С середины 1980-х годов в критическом дискурсе о национальной идентичности геокультурная ось «север – юг» начала конкурировать с осью «восток – запад», привычной для современного русского самопонимания и традиционного «ориентализма» [Андерсон 2001: 120][84]
. Постсоветские дебаты по поводу определения «русскости» и чуждости, «посторонности» относятся к обеим осям, хотя, безусловно, более, чем раньше, к оси «север – юг». Вопрос о статусе постсоветской России общепризнанно формулируется в терминах севера и юга. Например, опасения 1990-х годов касательно превращения России в «банановую республику» основываются на явно «южном» образе постколониального мира[85]. В романе «Жизнь насекомых» Пелевин изображает приехавшего в Крым, на бывший советский юг, американского бизнесмена-эксплуататора Сэма Саккера, который становится комаром и в прямом, и в переносном смысле «сосет кровь» коренного южного населения. В другом контексте иногда можно услышать, как русские «северяне» грубо называют жителей юга России, в частности чеченцев, «вероломными южанами», подразумевая, что «настоящие» русские – честные северяне. То, что раньше было экзотическим «востоком», например Кавказ и Крым, теперь не менее часто называют «югом». В постсоветский период можно выделить две причины того, что ось идентичности «север – юг» стала такой же важной, как и хорошо известная Новому времени традиционная ось идентичности «восток – запад». Эта ось указывает на боязнь быть воспринятым как колония или стать колонией в реальности; также она говорит о том, что тревожные проблемы многонационального общества это проблемы «юга»[86].В этой главе мы рассмотрим один из аспектов российского «южного вопроса», обратившись к более широкой проблеме периферий в творчестве Л. Улицкой[87]
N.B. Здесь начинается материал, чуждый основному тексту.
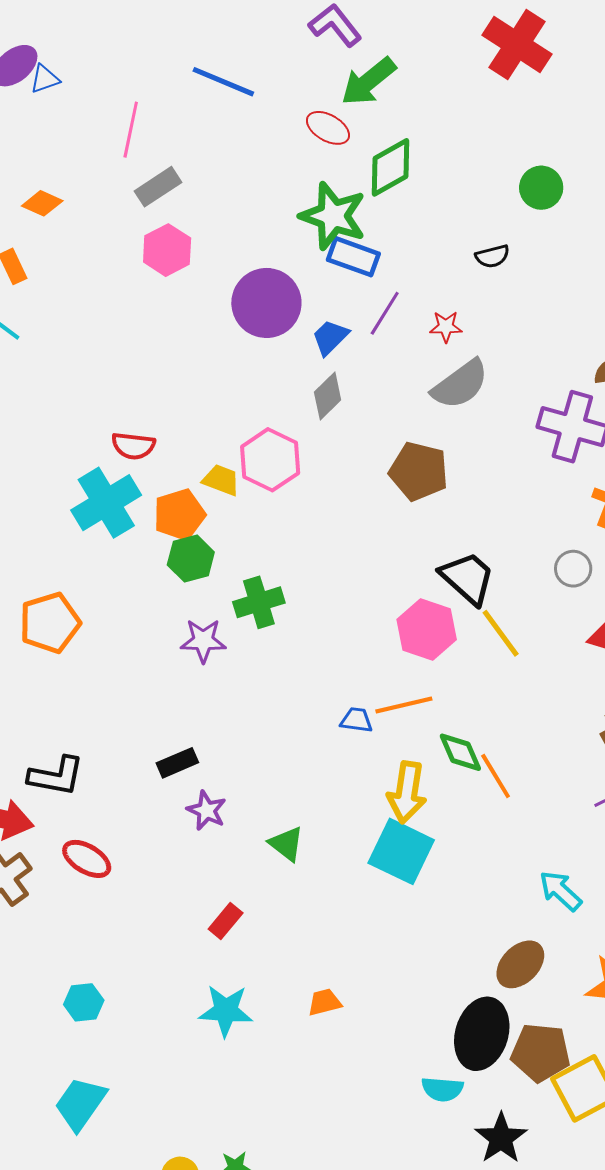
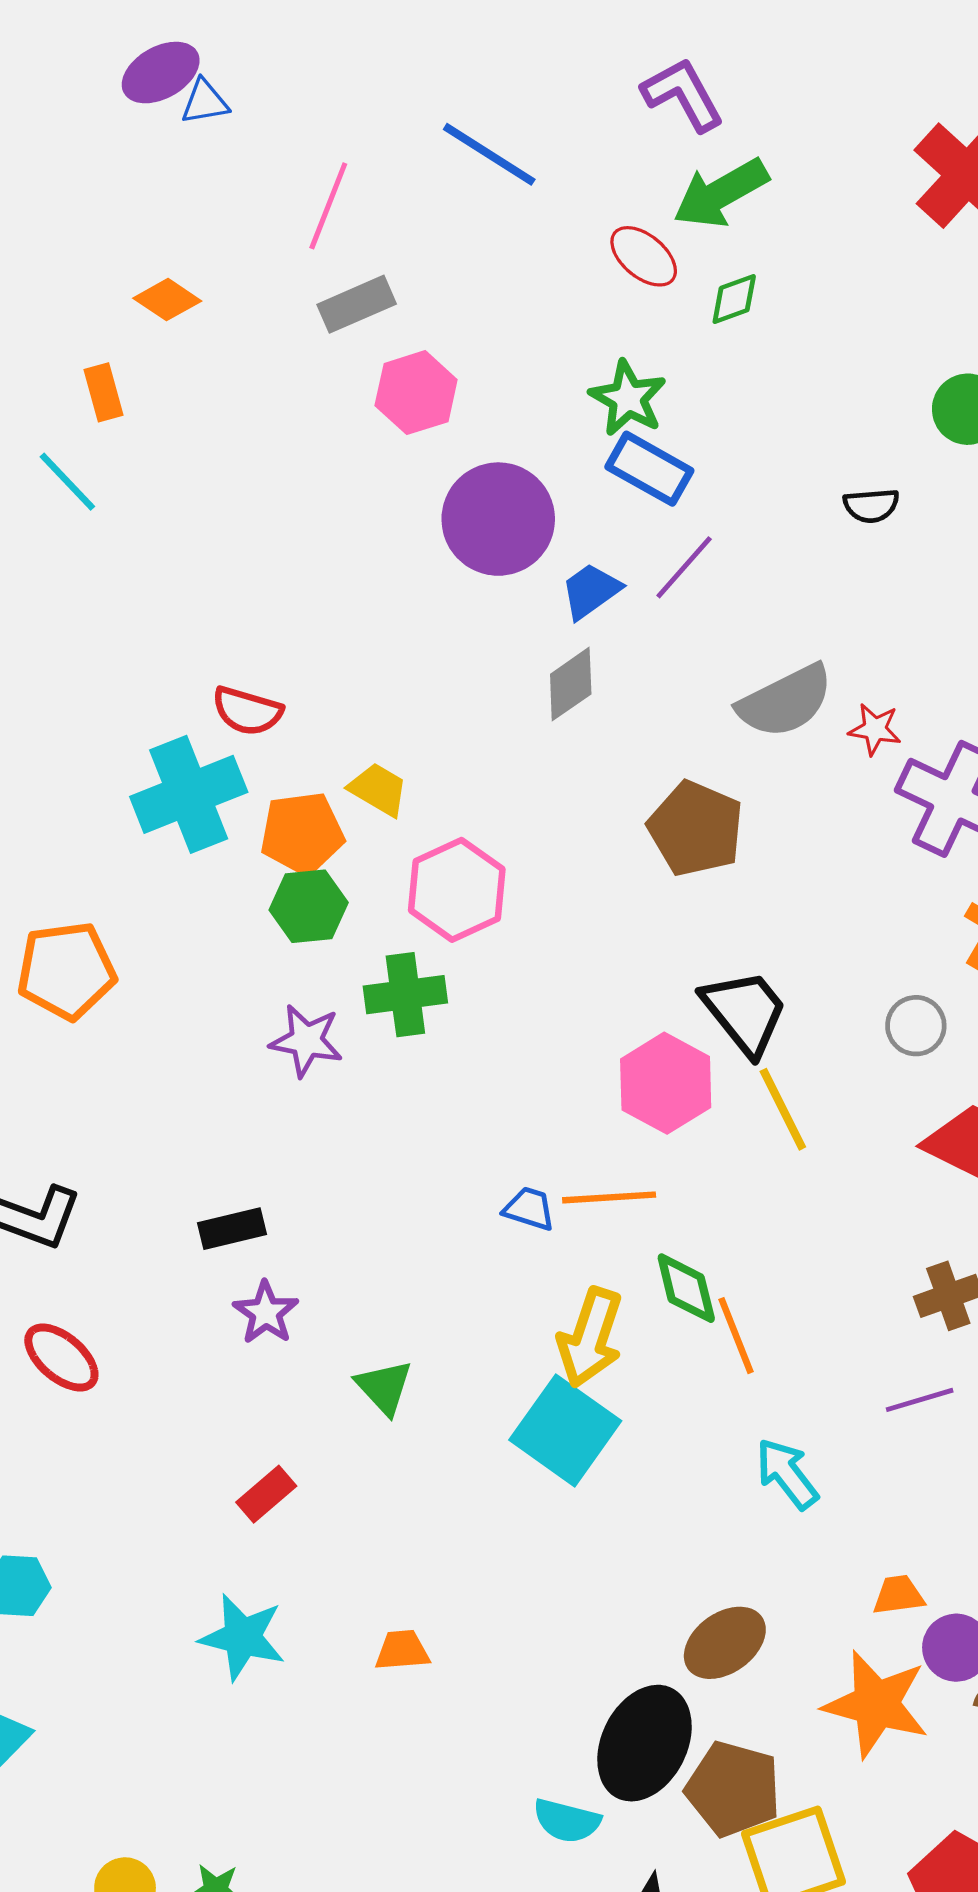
green diamond: (390, 167) -> (734, 299), moved, size x0.6
green star: (333, 216) -> (628, 398), size x0.7
pink hexagon: (167, 250) -> (416, 393), moved
red star: (446, 327) -> (875, 729), moved
pink hexagon: (270, 460) -> (457, 890), moved
cyan arrow: (560, 891) -> (787, 1474), moved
. Особый интерес здесь представляет Черноморский регион. Следующая глава посвящена мусульманскому Кавказу, тому аспекту «южного вопроса», который оказал пагубное влияние на постсоветский общественный диалог по вопросам идентичности. Если Пелевин в «Чапаеве и Пустоте» детально исследует реальность «Евразии» и неоимперский менталитет, лежащий в основе идей Дугина, подтверждая центростремительную, даже солипсическую зацикленность Москвы на себе самой, то Улицкой важно сосредоточить внимание на жизни всех видов периферий и их важнейшей, пусть и игнорируемой роли в жизнеспособности страны[88]. Два поразительных аспекта «универсалистского» литературного проекта Улицкой – это ее уважение к самым разным представлениям о том, что значит быть человеком, к голосам и точкам зрения разных этносов, а также ее последовательная позиция противостояния русскому шовинизму. Такие российские ультраконсерваторы, как писатель и публицист А. Проханов, обычно видят пространство своей родины как «север» и «восток», тогда как воображение Улицкой охватывает мультикультурное разнообразие, в частности южного черноморского побережья. В этой главе мы обратимся к теме периферии – и особенно Черного моря и его символических смыслов – в нескольких рассказах и двух романах Улицкой: «Медея и ее дети» (1996) и «Казус Кукоцкого» (2001).До сих пор в нашей дискуссии рассматривалась гипертрофированность центра по отношению к его перифериям. Это «расползание» только подчеркивает изоляцию центра и его зачастую ксенофобское настроение. В постсоветской России нет и намека на то продуктивное взаимодействие центра и периферии, на которое надеется Х. Бхабха. Отсутствует регенерирующая «гибридность» [Bhabha 2004: 55]. Улицкая – первый крупный постсоветский автор, который действительно прислушивается к культурным голосам периферии и серьезно воспринимает их формулировки традиций и идентичности. Согласно оптимистическому доводу Бхабхи, традиция никогда не фиксируется незыблемо, а развивается через взаимодействие. Улицкая «создает новый вариант прошлого» и «вводит иные, несоизмеримые временные аспекты культуры в открытие традиции» [Bhabha 2004: 3] в надежде вывести читателей, русских и нерусских, за пределы смирительной рубашки узкого русофильского, ксенофобского менталитета.